Deslumbrante e inabarcable territorio inexplorado. Para un niño, el mundo es un vasto campo de juegos, son arenas relucientes y movedizas de tierno caramelo. Son paisajes de ensueño, de verdadero ensueño. Son fantasías tangibles. La graciosa luz del amanecer es una invitación, un estímulo, la continuación de sus simpáticas travesuras. Existen en el niño mil excusas para desplegar una carcajada. En cada esquina, un nuevo reto, una nueva tentación, una nueva sonrisa.

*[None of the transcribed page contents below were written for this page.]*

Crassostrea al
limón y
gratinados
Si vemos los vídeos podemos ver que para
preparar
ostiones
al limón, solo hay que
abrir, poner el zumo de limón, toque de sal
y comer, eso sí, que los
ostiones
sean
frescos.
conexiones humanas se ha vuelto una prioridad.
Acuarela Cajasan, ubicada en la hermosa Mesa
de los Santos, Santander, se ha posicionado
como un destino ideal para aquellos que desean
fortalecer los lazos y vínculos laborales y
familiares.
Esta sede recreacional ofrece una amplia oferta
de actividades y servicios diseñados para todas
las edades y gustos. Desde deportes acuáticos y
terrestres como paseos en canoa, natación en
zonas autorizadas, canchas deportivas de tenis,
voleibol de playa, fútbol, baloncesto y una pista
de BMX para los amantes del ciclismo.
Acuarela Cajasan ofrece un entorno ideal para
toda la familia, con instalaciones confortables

Al parecer, llega un momento terrible en que hemos de renunciar a la niñez. ¿Por qué?, nos preguntamos. ¿Qué nos impulsa a repudiar ese mundo de fantasía? ¿Quién nos obliga a romper los lazos que nos unen a esa preciosa ilusión? Nos vemos arrastrados por las convenciones de una sociedad, de un tiempo, de un contexto. Debemos caminar erguidos, debemos fingir una melancólica tristeza, debemos quejarnos por todo y a cada momento, debemos aparentar serenidad, prudencia. Hemos de mantener, en lo sucesivo, una solemne compostura, censurando en el rostro cualquier atisbo de entusiasmo. La madurez es una de las trampas más grotescas y desgarradoras en que cae el ser humano. Se puede ser congruente, se puede ser sensible, comprensivo y amable sin dejar por ello de ser un niño. No se requiere en absoluto la caducidad de la infancia para conducirse admirablemente frente a una comunidad. Se puede ser honorable y navegar las frías aguas de la sociedad sin abominar de los sueños, sin dejar de acariciar la más hermosa quimera.

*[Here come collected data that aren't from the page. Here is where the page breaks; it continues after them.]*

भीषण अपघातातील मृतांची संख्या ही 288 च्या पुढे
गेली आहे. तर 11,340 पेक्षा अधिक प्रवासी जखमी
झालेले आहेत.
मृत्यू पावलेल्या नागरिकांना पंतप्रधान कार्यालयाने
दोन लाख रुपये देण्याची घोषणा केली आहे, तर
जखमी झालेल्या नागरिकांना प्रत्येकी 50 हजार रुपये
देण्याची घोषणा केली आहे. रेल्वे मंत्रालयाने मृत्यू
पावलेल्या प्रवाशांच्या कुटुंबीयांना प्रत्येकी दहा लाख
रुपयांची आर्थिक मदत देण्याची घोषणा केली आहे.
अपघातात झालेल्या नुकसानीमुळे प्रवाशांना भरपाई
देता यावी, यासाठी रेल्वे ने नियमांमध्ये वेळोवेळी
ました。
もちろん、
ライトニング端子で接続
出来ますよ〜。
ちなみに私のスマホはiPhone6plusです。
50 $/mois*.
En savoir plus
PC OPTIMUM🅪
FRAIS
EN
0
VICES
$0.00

Es una magnífica paradoja atribuir a un niño cualidades desfavorables, como la torpeza, la ingenuidad, el desconocimiento o la credulidad, cuando la inmensa mayoría de las personas adultas hacen alarde involuntario y constante de todos estos defectos. Se sugiere al niño que abandone su niñez, que se convierta en una persona de provecho, en una persona razonable y madura, en una persona sensata, pero ese razonamiento y esa sensatez nos abocan invariablemente a la envidia, al odio, a la codicia, a la aversión, a entablar guerras, a establecer desavenencias entre familias. Oh, qué grandes bondades acarrea la vida adulta, la etapa madura, la conducta equilibrada, el saber estar. Cuántos privilegios proporciona esa cosa meritoria y abstracta, la de transformarse en una persona de provecho, en una persona como Dios manda. Instamos al niño a que desdeñe sus juegos ridículos, sus pasatiempos vergonzosos, y lo alentamos a que los sustituya por las primorosas actitudes del ser humano adulto, que, dramáticamente, y basándonos en la experiencia, no empujan más que a la miseria, a la decepción, a la venganza, al conflicto, al dolor. El individuo adulto, ese dechado de envidiables virtudes.

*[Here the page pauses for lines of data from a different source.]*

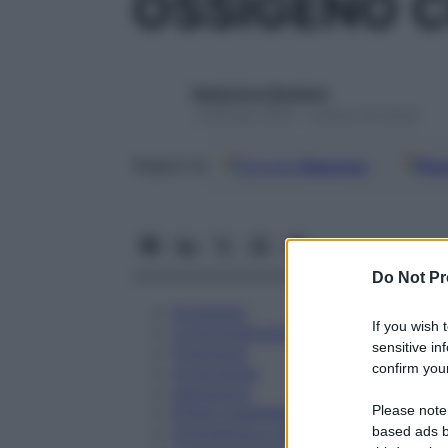
OSSIGENO C
Redazione Starbene
1 Gennaio 2025 – Lettura 18 minuti
Google
Discover
Fon
Seguici su
Do Not Pr
Eccipienti
If you wish 
Controindicazioni
sensitive in
Posologia
confirm your
Avvertenze
Interazioni
Please note
Effetti Indesiderati
Gravidanza e Allattamento
based ads b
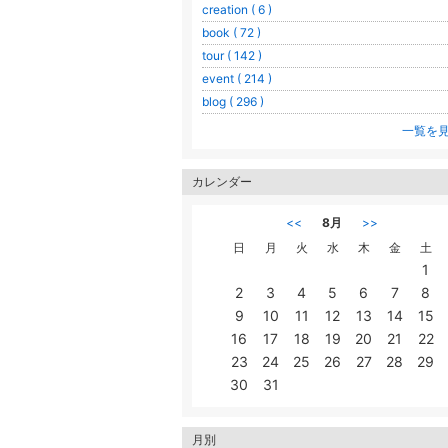
creation ( 6 )
book ( 72 )
tour ( 142 )
event ( 214 )
blog ( 296 )
一覧を
カレンダー
<<
8月
>>
日
月
火
水
木
金
土
1
2
3
4
5
6
7
8
9
10
11
12
13
14
15
16
17
18
19
20
21
22
23
24
25
26
27
28
29
30
31
月別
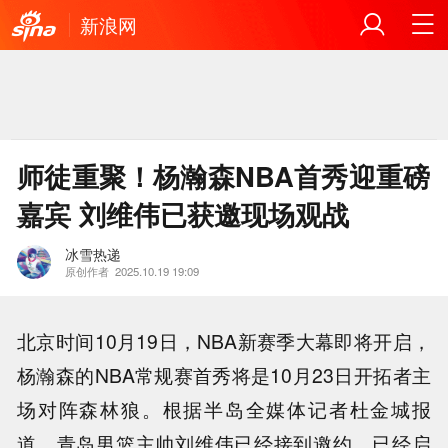
新浪网
师徒重聚！杨瀚森NBA首秀迎重磅
嘉宾 刘维伟已获邀现场观战
冰雪热递
原创作者
2025.10.19 19:09
北京时间10月19日，NBA新赛季大幕即将开启，
杨瀚森的NBA常规赛首秀将是10月23日开拓者主
场对阵森林狼。根据半岛全媒体记者杜金城报
道，青岛男篮主帅刘维伟已经接到邀约，已经启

Hemos perdido la visión del niño, esa perspectiva preñada de pureza, de dulzura, de auténtica esperanza. La genuina visión de un niño, tan menospreciada, tan ridiculizada. Qué espeluznante terror nos sobrevuela ahora, sin embargo. Qué espantoso horror merodea en las sombras del jardín: el terror de aceptar nuestro fracaso, el horror de admitir que era la visión del niño, y no esta estúpida postura de patética madurez, la que daba verdadero sentido a la vida.